Tracing the relic nature of compact galaxies through their globular cluster systems
Micheli T. Moura, Ana L. Chies-Santos, Cristina Furlanetto, Yingtian Chen, Oleg Y. Gnedin, Michael A. Beasley, Anna Ferré-Mateu, Ling Zhu, Juan Pablo Caso
Abstract
We investigate the synthetic model of globular cluster (GC) systems of 17 compact massive galaxies (CMGs) from the Illustris TNG100 simulation to explore their connection with massive relic galaxies, systems that have undergone little structural evolution across cosmic time.
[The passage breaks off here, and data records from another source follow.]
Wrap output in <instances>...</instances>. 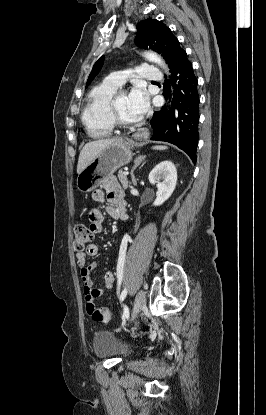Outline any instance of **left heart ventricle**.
Segmentation results:
<instances>
[{
  "mask_svg": "<svg viewBox=\"0 0 266 415\" xmlns=\"http://www.w3.org/2000/svg\"><path fill=\"white\" fill-rule=\"evenodd\" d=\"M116 109L121 119L125 122H135L140 119V116L131 109L127 94H122L117 98Z\"/></svg>",
  "mask_w": 266,
  "mask_h": 415,
  "instance_id": "obj_1",
  "label": "left heart ventricle"
}]
</instances>
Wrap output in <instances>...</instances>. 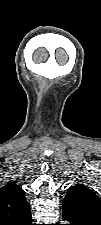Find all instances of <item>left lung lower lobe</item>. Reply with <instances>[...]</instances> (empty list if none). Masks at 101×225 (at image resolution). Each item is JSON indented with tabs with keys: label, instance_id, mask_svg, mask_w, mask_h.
<instances>
[{
	"label": "left lung lower lobe",
	"instance_id": "obj_1",
	"mask_svg": "<svg viewBox=\"0 0 101 225\" xmlns=\"http://www.w3.org/2000/svg\"><path fill=\"white\" fill-rule=\"evenodd\" d=\"M63 220H67L70 222L67 225H101V221L86 217V216H79L71 213H67L63 211L62 215Z\"/></svg>",
	"mask_w": 101,
	"mask_h": 225
}]
</instances>
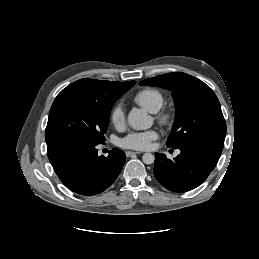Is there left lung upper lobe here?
I'll return each mask as SVG.
<instances>
[{
  "label": "left lung upper lobe",
  "instance_id": "1",
  "mask_svg": "<svg viewBox=\"0 0 259 259\" xmlns=\"http://www.w3.org/2000/svg\"><path fill=\"white\" fill-rule=\"evenodd\" d=\"M140 85L157 86L172 91L176 117L167 146L179 148L198 138L225 139L226 123L219 100L201 80L181 72L143 80Z\"/></svg>",
  "mask_w": 259,
  "mask_h": 259
}]
</instances>
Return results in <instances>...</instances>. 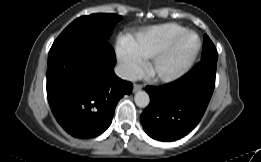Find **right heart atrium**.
I'll return each mask as SVG.
<instances>
[{
  "instance_id": "right-heart-atrium-1",
  "label": "right heart atrium",
  "mask_w": 261,
  "mask_h": 162,
  "mask_svg": "<svg viewBox=\"0 0 261 162\" xmlns=\"http://www.w3.org/2000/svg\"><path fill=\"white\" fill-rule=\"evenodd\" d=\"M118 60L123 74L127 78L136 77L142 70L144 61L129 46V39L124 38L118 45Z\"/></svg>"
}]
</instances>
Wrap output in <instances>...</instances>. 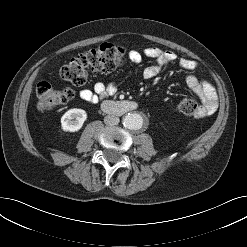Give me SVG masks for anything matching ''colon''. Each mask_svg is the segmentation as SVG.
<instances>
[{
	"label": "colon",
	"instance_id": "5ec220e1",
	"mask_svg": "<svg viewBox=\"0 0 247 247\" xmlns=\"http://www.w3.org/2000/svg\"><path fill=\"white\" fill-rule=\"evenodd\" d=\"M125 50L121 47L103 44L88 50L71 59L60 69L62 79L75 86L86 83L90 73H109L122 65ZM38 106L41 109H52L66 104L73 97L70 89H56L49 81H41L36 87ZM176 110L186 116L197 112V103L191 98L182 99L176 104Z\"/></svg>",
	"mask_w": 247,
	"mask_h": 247
}]
</instances>
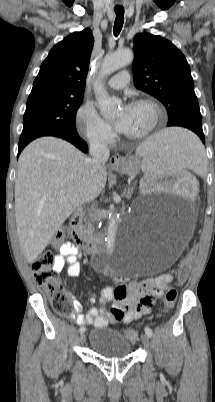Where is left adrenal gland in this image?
Segmentation results:
<instances>
[{
  "label": "left adrenal gland",
  "mask_w": 215,
  "mask_h": 402,
  "mask_svg": "<svg viewBox=\"0 0 215 402\" xmlns=\"http://www.w3.org/2000/svg\"><path fill=\"white\" fill-rule=\"evenodd\" d=\"M133 191H134V186L128 189H124V194L126 196L127 199H131L132 195H133Z\"/></svg>",
  "instance_id": "1"
}]
</instances>
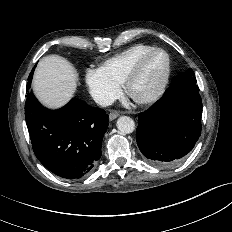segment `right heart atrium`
<instances>
[{
    "mask_svg": "<svg viewBox=\"0 0 232 232\" xmlns=\"http://www.w3.org/2000/svg\"><path fill=\"white\" fill-rule=\"evenodd\" d=\"M85 82L92 98L100 105H108L120 93L119 84L106 75L101 68L88 69Z\"/></svg>",
    "mask_w": 232,
    "mask_h": 232,
    "instance_id": "right-heart-atrium-1",
    "label": "right heart atrium"
}]
</instances>
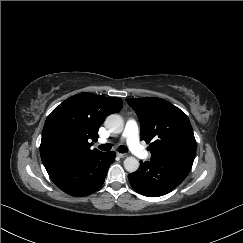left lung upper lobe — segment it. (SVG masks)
<instances>
[{
  "mask_svg": "<svg viewBox=\"0 0 243 243\" xmlns=\"http://www.w3.org/2000/svg\"><path fill=\"white\" fill-rule=\"evenodd\" d=\"M141 124V140L150 143L151 161L172 155H195L196 140L188 117L161 98L126 99Z\"/></svg>",
  "mask_w": 243,
  "mask_h": 243,
  "instance_id": "left-lung-upper-lobe-1",
  "label": "left lung upper lobe"
}]
</instances>
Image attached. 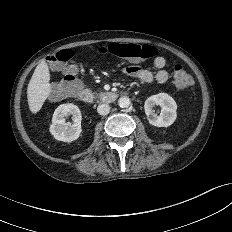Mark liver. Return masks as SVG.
Wrapping results in <instances>:
<instances>
[{
    "label": "liver",
    "instance_id": "liver-1",
    "mask_svg": "<svg viewBox=\"0 0 232 232\" xmlns=\"http://www.w3.org/2000/svg\"><path fill=\"white\" fill-rule=\"evenodd\" d=\"M50 72L47 63L41 61L34 70L27 87L29 109L37 113L51 92Z\"/></svg>",
    "mask_w": 232,
    "mask_h": 232
}]
</instances>
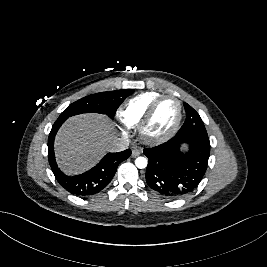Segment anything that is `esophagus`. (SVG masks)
<instances>
[{
	"mask_svg": "<svg viewBox=\"0 0 267 267\" xmlns=\"http://www.w3.org/2000/svg\"><path fill=\"white\" fill-rule=\"evenodd\" d=\"M141 154V151L140 150H138V149H134L133 151H132V157H137V156H139Z\"/></svg>",
	"mask_w": 267,
	"mask_h": 267,
	"instance_id": "34e87169",
	"label": "esophagus"
}]
</instances>
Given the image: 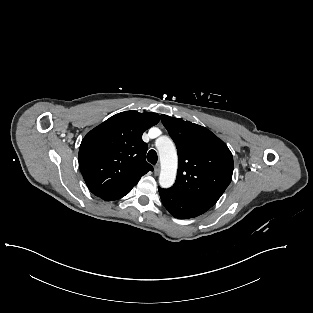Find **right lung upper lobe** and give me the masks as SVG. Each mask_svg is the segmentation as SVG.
<instances>
[{"label":"right lung upper lobe","instance_id":"obj_1","mask_svg":"<svg viewBox=\"0 0 313 313\" xmlns=\"http://www.w3.org/2000/svg\"><path fill=\"white\" fill-rule=\"evenodd\" d=\"M156 113L125 111L88 132L79 149V167L96 196L135 186L153 167L145 160L144 131L156 125Z\"/></svg>","mask_w":313,"mask_h":313}]
</instances>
The co-evolution of the GC systems and their host galaxies is based on a GC formation and evolution model that assigns clusters to stellar particles according to age and local conditions, providing positional, kinematic, and chemical information for individual GCs. By combining stellar assembly histories, effective radius evolution, and GC properties such as in-situ vs. ex-situ origin, metallicity, and spatial distribution, we identify consistent signatures of early formation and late-time accretion. We find that the GC mass fraction traces the host assembly history more robustly than the GC number fraction, as massive clusters better preserve the imprint of the early accretion history. Three CMGs from TNG100 emerge as strong massive relic analogs, exhibiting high in-situ GC fractions, narrow metallicity distributions, and compact spatial distributions. A tight correlation between the host stripped fraction and the extent of the ex-situ GC population further reveals the possibility to consider GC spatial profiles as a signature to identify tidal stripping processes. These results indicate that the combined analysis of GC populations and host stellar assembly offers a robust diagnostic for identifying massive relic galaxies and constraining their evolutionary histories.